## GIVEN DATA
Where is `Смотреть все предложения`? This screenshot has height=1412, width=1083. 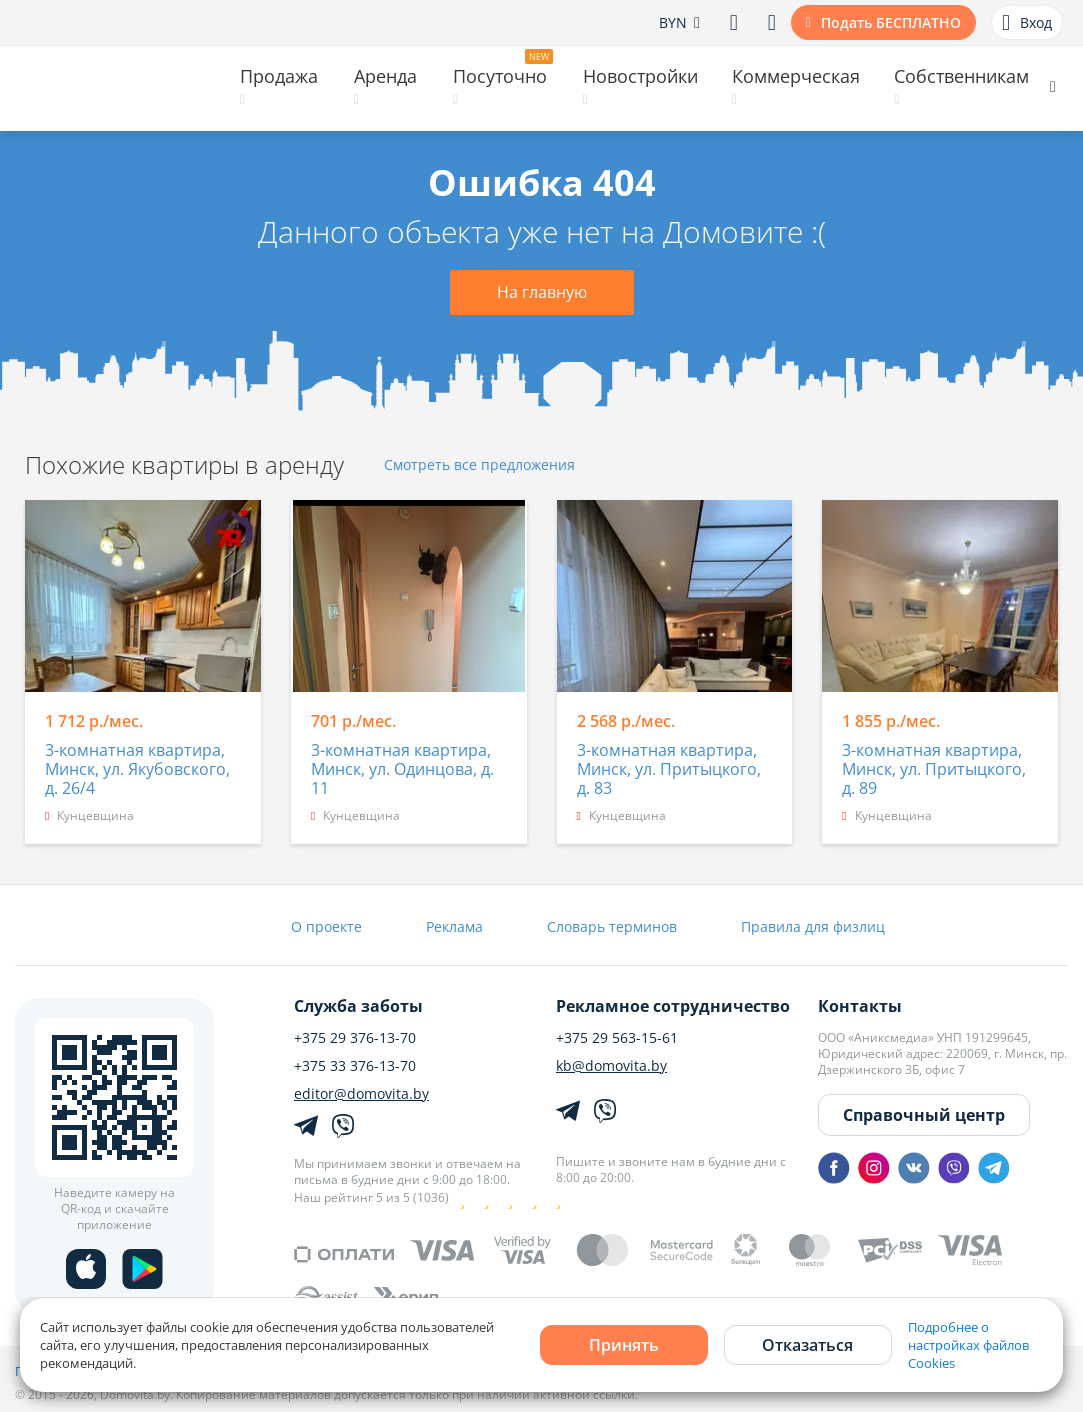 Смотреть все предложения is located at coordinates (479, 465).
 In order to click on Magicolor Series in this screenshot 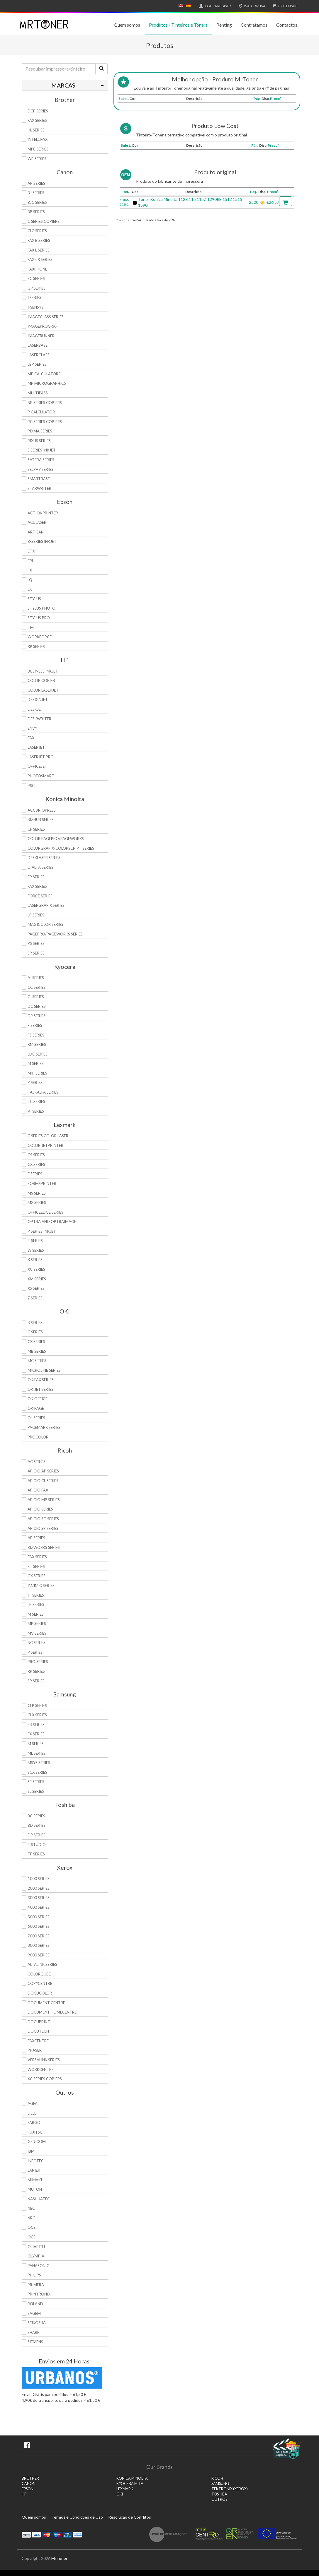, I will do `click(45, 924)`.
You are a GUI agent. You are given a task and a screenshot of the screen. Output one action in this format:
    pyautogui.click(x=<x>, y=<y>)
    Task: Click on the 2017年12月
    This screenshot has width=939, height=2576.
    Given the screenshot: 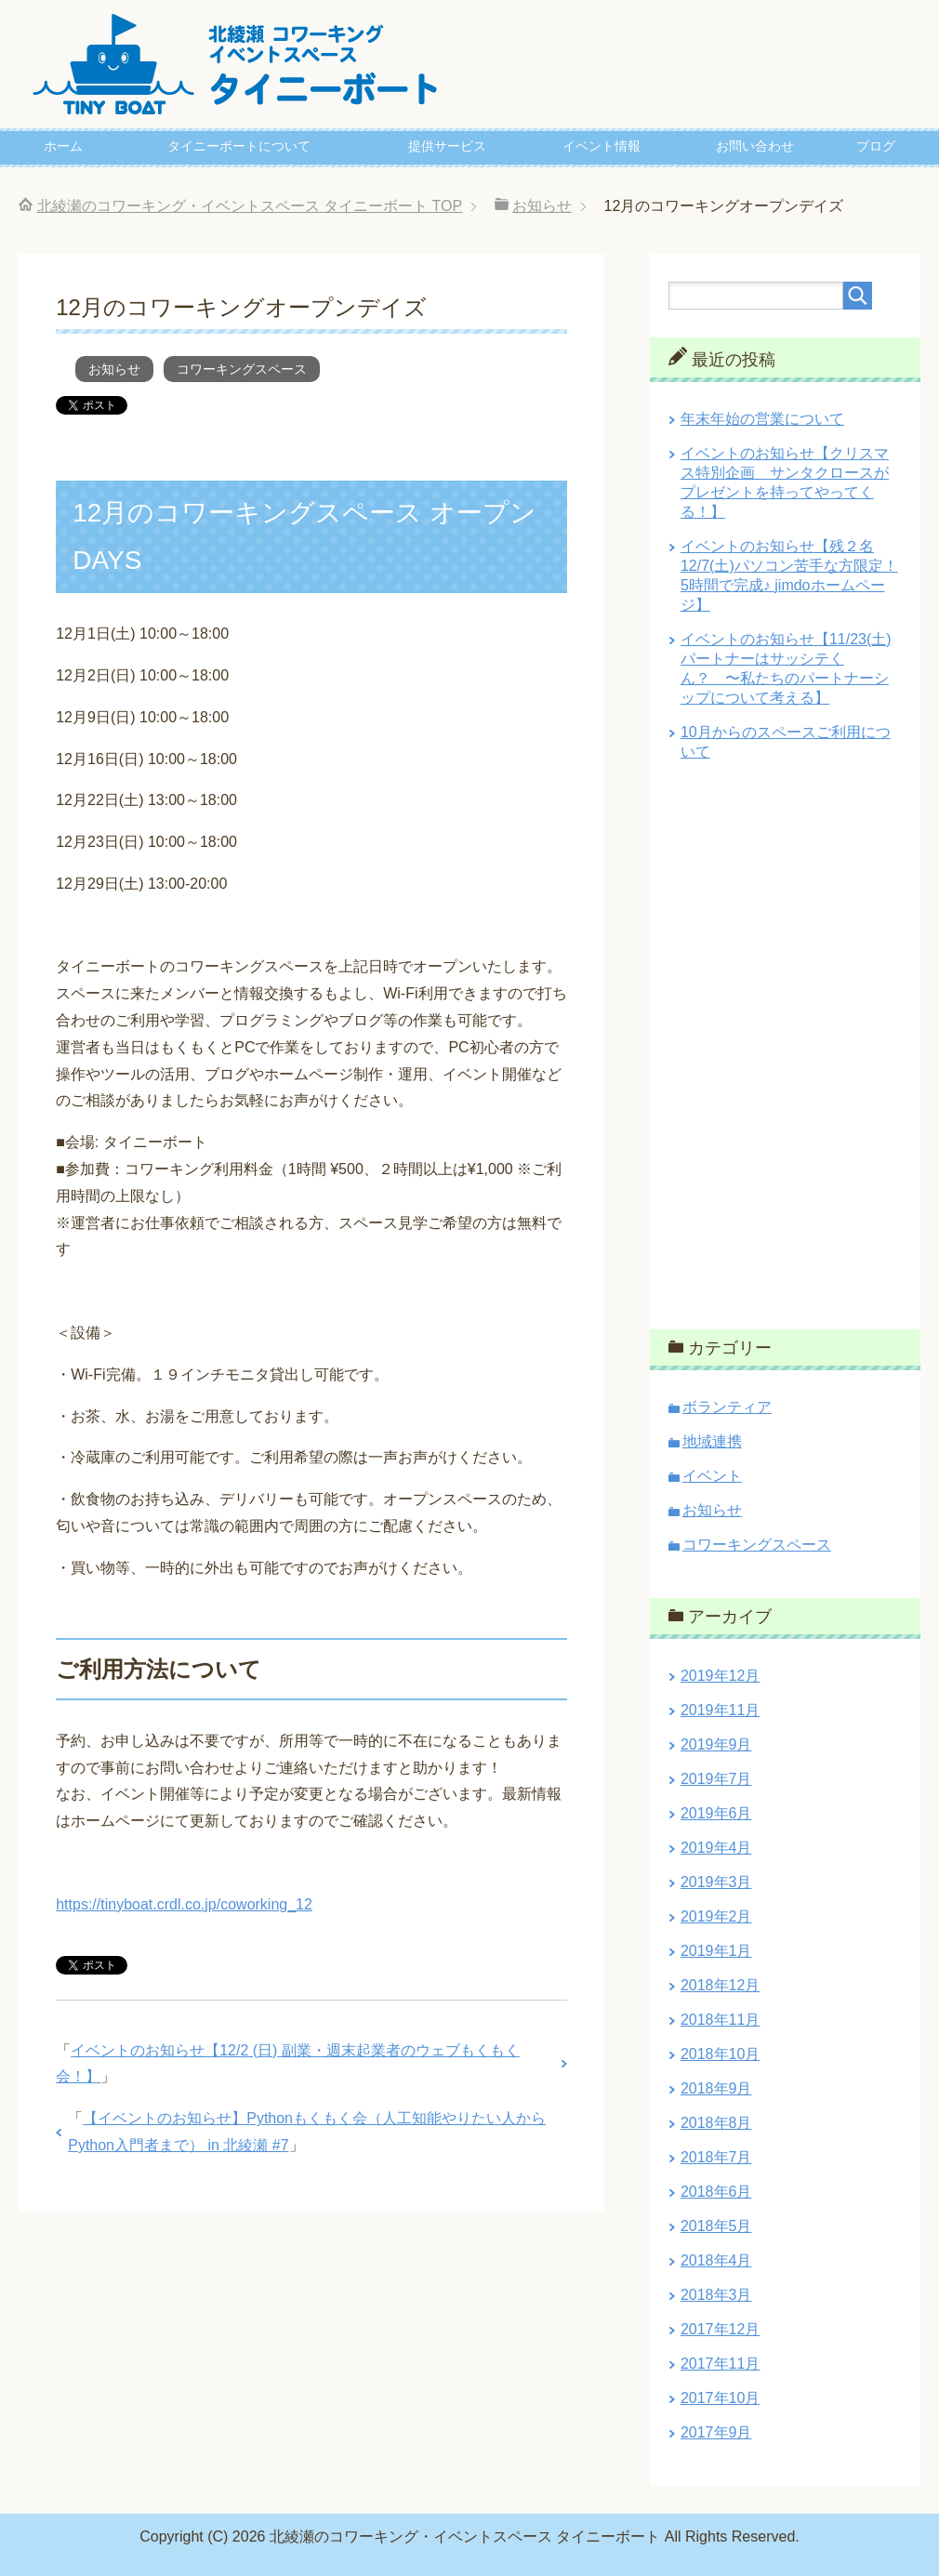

## BRIEF
Please print the line that contains "This screenshot has width=939, height=2576." along with every later line of the material, exactly, through the last one. Leave pictures out of the copy.

## RESPONSE
    This screenshot has width=939, height=2576.
    Given the screenshot: 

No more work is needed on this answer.